Так что можно его принять за несуществовавшего: либо фактически, либо «по существу», 一 если он существовал в наметках как «место, отведенное ремесленному слою».

И для обоих случаев его рождение именно таково, как я изложу.

Афина, говорят, рождена из головы Юпитера. Такова же судьба…кольчужника Игната.

С той лишь разницей, что здесь дело касается головы… Александра.

Даже не столько головы, сколько…стратегической мысли Невского.

Мне Александра непременно хочется сделать гением.

Бытовое представление о гениальности – и не без основания 一 у нас всегда связано с чем-то вроде яблока Ньютона или прыгающей крышкой чайника матери Фарадея.

Не без основания, потому что умение из частного случая вычитать общую закономерность и дальше направить ее полезное применение к разного рода отраслям и областям действительно связано с одной из черт, которая входит в сложный психический аппарат гения,

В бытовом разрезе 一 в наглядном аспекте – оно читается проще: как способность переносить заключения со случайного, маленького – на неожиданно другое и большое.

Нечто, касающееся упавшего яблока, на что-то, касающееся… земного шара, – закон всемирного тяготения.

Если герой сотворит в картине нечто в этом роде – у зрителя немедленно, «рефлекторное включается ассоциации, привыкшие возникать вокруг вопроса гениальности.

И печать гениальности расцветет ореолом вокруг моего князя.

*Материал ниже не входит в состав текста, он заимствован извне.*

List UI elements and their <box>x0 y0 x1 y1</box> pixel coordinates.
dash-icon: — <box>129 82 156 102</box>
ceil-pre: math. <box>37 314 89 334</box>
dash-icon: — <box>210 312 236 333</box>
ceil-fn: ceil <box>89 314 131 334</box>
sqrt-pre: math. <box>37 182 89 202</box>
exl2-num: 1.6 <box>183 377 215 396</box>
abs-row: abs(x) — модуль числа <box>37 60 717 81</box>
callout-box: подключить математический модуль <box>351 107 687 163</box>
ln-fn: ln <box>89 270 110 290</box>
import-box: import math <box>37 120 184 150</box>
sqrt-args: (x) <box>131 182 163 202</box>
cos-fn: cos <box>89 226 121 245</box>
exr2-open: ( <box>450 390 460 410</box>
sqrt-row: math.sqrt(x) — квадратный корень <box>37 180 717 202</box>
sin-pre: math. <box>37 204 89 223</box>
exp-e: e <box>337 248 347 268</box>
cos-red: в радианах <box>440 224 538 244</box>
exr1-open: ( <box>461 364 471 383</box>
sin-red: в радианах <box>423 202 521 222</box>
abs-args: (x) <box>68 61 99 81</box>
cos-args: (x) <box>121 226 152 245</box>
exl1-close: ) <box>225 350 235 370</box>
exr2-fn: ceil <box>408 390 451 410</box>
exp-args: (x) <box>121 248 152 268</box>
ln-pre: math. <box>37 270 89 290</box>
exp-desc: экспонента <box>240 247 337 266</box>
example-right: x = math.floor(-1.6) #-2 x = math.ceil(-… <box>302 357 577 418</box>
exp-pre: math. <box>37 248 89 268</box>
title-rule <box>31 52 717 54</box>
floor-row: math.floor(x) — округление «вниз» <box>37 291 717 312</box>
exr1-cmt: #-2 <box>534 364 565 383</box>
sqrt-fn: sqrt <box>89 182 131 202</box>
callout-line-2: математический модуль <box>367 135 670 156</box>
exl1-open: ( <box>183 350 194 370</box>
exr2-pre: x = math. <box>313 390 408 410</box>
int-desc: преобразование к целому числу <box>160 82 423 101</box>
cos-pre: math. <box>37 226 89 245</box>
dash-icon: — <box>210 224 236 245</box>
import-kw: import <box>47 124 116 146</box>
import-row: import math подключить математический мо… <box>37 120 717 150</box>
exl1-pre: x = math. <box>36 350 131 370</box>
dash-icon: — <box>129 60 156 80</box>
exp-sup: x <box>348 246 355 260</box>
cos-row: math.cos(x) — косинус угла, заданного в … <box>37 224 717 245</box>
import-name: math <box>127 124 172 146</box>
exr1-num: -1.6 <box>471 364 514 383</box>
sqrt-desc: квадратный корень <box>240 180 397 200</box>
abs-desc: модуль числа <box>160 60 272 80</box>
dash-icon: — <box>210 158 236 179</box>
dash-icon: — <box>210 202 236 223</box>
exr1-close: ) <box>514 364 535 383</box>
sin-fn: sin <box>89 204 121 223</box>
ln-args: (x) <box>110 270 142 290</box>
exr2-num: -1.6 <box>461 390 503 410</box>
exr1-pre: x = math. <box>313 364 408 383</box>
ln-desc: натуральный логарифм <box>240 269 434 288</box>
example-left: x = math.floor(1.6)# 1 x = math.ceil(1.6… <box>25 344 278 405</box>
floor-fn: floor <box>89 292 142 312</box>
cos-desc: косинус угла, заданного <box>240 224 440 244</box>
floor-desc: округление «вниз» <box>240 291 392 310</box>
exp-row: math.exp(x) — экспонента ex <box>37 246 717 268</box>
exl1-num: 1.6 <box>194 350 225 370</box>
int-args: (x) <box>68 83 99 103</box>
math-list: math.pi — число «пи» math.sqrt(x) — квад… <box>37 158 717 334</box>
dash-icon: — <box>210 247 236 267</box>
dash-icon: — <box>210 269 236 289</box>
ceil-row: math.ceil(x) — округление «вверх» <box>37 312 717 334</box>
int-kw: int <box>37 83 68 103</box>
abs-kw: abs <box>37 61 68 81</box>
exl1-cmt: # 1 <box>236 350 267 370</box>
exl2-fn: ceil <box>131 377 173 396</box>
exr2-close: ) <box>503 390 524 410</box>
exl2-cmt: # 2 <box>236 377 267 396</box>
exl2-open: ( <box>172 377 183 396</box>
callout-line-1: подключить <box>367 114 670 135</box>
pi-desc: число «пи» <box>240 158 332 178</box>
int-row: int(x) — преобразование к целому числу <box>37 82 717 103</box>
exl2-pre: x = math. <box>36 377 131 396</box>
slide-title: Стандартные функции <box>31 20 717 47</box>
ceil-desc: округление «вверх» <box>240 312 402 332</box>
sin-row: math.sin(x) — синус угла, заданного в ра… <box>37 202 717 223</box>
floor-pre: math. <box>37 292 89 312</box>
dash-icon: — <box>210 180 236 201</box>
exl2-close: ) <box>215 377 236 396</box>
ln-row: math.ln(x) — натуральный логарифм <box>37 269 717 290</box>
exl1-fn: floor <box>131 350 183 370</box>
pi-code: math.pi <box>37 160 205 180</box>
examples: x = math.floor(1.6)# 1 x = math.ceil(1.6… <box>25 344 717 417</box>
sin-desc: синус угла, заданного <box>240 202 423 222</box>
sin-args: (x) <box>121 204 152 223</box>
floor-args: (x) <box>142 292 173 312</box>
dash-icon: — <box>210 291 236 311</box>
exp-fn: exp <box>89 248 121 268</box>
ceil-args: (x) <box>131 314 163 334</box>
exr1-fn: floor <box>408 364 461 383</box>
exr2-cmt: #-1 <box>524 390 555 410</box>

В картине у него лишь одна возможность сверкнуть гениальностью 一 стратегическим планом Ледового побоища, знаменитыми «клещами», в которые он зажимает «железную свинью» рыцарей, теми клещами полного окружения противника,о котором мечтают все полководцы всех времен, теми клещами, которые помимо Александра принесли неувядаемую славу первому осуществившему их – Ганнибалу в битве при Каннах и во сто крат большую – полководцам Красной армии, еще более блистательно осуществившим их под Сталинградом.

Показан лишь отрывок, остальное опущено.